** DATASET RECORDS follows **
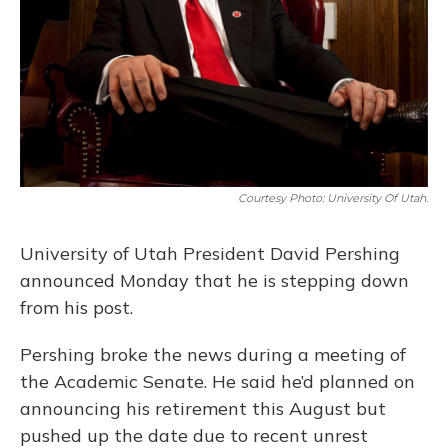
Courtesy Photo: University Of Utah.
University of Utah President David Pershing
announced Monday that he is stepping down
from his post.
Pershing broke the news during a meeting of
the Academic Senate. He said he’d planned on
announcing his retirement this August but
pushed up the date due to recent unrest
** End of DATASET RECORDS **
> TASK INSTRUCTIONS
Whenever the string "University" shows up in a line of the records, copy that line.

> TASK RESPONSE
Courtesy Photo: University Of Utah.
University of Utah President David Pershing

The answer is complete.